Tell me, please, how many lines in the records below include the word "wrap". Give no more than the number.

=== Begin Enclosure ===

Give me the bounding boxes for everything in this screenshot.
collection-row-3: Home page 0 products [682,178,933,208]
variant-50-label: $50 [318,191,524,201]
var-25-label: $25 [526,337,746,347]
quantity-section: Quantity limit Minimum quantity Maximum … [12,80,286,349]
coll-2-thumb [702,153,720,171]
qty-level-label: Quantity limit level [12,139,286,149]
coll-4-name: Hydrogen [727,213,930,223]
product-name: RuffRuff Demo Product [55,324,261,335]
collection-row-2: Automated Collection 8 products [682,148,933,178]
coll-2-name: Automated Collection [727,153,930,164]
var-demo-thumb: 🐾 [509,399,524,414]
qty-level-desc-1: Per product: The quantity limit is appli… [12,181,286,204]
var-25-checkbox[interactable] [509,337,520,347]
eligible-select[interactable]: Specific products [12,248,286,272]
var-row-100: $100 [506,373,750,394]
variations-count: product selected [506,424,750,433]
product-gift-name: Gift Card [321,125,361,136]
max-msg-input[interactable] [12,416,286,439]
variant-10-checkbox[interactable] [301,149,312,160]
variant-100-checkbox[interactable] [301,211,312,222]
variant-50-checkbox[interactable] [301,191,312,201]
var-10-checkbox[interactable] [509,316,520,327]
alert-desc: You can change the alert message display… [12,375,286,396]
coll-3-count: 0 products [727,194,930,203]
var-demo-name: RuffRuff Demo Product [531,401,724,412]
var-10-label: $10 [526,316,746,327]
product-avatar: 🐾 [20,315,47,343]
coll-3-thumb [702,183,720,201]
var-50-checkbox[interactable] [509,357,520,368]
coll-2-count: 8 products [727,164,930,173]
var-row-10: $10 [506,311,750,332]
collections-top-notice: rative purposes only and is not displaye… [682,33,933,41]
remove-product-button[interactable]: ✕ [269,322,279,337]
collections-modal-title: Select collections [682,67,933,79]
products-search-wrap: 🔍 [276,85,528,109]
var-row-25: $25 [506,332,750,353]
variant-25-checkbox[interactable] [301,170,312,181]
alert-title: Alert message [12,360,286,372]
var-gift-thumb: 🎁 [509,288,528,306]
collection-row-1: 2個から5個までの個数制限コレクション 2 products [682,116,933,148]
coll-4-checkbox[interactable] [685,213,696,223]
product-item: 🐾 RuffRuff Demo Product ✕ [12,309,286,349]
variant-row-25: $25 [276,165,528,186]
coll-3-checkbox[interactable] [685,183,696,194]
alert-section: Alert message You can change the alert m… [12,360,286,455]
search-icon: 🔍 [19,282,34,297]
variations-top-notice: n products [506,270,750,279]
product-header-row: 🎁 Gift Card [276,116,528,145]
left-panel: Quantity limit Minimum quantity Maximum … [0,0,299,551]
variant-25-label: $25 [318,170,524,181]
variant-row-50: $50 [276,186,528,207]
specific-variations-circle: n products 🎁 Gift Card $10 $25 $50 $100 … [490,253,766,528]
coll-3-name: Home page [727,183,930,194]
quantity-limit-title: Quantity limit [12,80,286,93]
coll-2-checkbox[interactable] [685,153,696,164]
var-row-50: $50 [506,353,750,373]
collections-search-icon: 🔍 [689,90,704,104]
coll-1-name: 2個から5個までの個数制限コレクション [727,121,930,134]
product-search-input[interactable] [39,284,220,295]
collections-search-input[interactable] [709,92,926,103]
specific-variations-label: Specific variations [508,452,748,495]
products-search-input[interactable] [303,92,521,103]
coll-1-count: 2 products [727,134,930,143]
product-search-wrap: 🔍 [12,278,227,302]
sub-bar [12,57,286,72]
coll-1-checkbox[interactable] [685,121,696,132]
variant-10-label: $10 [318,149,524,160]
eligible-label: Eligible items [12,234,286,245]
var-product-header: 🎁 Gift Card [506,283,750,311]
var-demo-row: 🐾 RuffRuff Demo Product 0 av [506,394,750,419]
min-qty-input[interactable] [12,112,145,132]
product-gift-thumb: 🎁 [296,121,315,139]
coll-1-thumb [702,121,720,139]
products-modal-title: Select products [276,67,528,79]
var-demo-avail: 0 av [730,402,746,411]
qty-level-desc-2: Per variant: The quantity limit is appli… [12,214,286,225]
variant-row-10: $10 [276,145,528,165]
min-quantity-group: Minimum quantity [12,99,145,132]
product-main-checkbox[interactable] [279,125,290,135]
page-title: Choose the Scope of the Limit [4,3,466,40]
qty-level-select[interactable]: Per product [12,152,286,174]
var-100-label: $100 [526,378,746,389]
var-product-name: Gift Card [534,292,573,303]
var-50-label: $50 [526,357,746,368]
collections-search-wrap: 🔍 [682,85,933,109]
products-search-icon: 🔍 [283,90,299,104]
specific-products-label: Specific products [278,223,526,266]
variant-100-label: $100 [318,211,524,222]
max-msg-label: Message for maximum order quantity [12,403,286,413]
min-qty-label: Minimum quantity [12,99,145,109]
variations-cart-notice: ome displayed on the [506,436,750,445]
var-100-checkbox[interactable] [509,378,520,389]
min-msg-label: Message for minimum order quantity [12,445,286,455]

=== End Enclosure ===

RESPONSE BELOW:
3